### [Your goal]
An exact copy of the records below is needed, with every picture left out.
BEGIN Records for processing
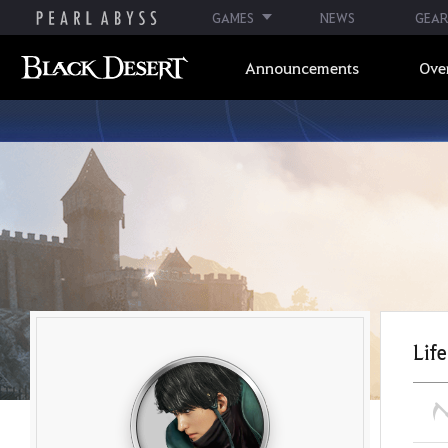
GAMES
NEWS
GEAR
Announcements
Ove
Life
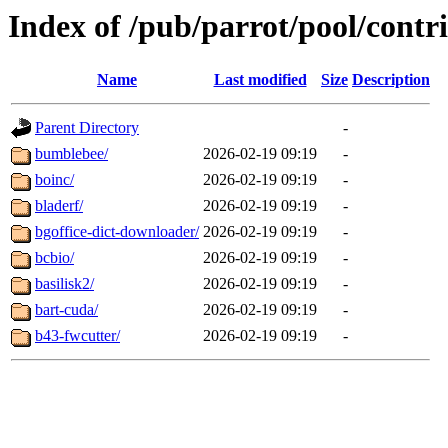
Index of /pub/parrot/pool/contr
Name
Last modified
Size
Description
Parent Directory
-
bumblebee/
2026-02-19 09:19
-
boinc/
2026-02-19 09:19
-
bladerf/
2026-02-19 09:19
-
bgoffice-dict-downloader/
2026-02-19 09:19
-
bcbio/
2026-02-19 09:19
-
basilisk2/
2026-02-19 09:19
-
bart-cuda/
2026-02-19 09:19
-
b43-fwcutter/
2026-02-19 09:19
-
END Records for processing
### [Answer space]
GAMES
NEWS
GEAR
Announcements
Ove
Life
Index of /pub/parrot/pool/contr
Name
Last modified
Size
Description
Parent Directory
-
bumblebee/
2026-02-19 09:19
-
boinc/
2026-02-19 09:19
-
bladerf/
2026-02-19 09:19
-
bgoffice-dict-downloader/
2026-02-19 09:19
-
bcbio/
2026-02-19 09:19
-
basilisk2/
2026-02-19 09:19
-
bart-cuda/
2026-02-19 09:19
-
b43-fwcutter/
2026-02-19 09:19
-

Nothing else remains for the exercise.